EXERCISE DESCRIPTION ::
Give every line of the data again, exactly.

(EXTRACTED INFORMATION)

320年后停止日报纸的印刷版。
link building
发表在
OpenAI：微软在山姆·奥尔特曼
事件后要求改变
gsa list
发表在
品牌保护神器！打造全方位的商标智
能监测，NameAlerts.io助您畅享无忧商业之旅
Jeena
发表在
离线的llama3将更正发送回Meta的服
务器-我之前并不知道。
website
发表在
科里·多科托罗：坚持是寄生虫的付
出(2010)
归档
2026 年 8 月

(End EXTRACTED INFORMATION)

EXPECTED ANSWER ::
320年后停止日报纸的印刷版。
link building
发表在
OpenAI：微软在山姆·奥尔特曼
事件后要求改变
gsa list
发表在
品牌保护神器！打造全方位的商标智
能监测，NameAlerts.io助您畅享无忧商业之旅
Jeena
发表在
离线的llama3将更正发送回Meta的服
务器-我之前并不知道。
website
发表在
科里·多科托罗：坚持是寄生虫的付
出(2010)
归档
2026 年 8 月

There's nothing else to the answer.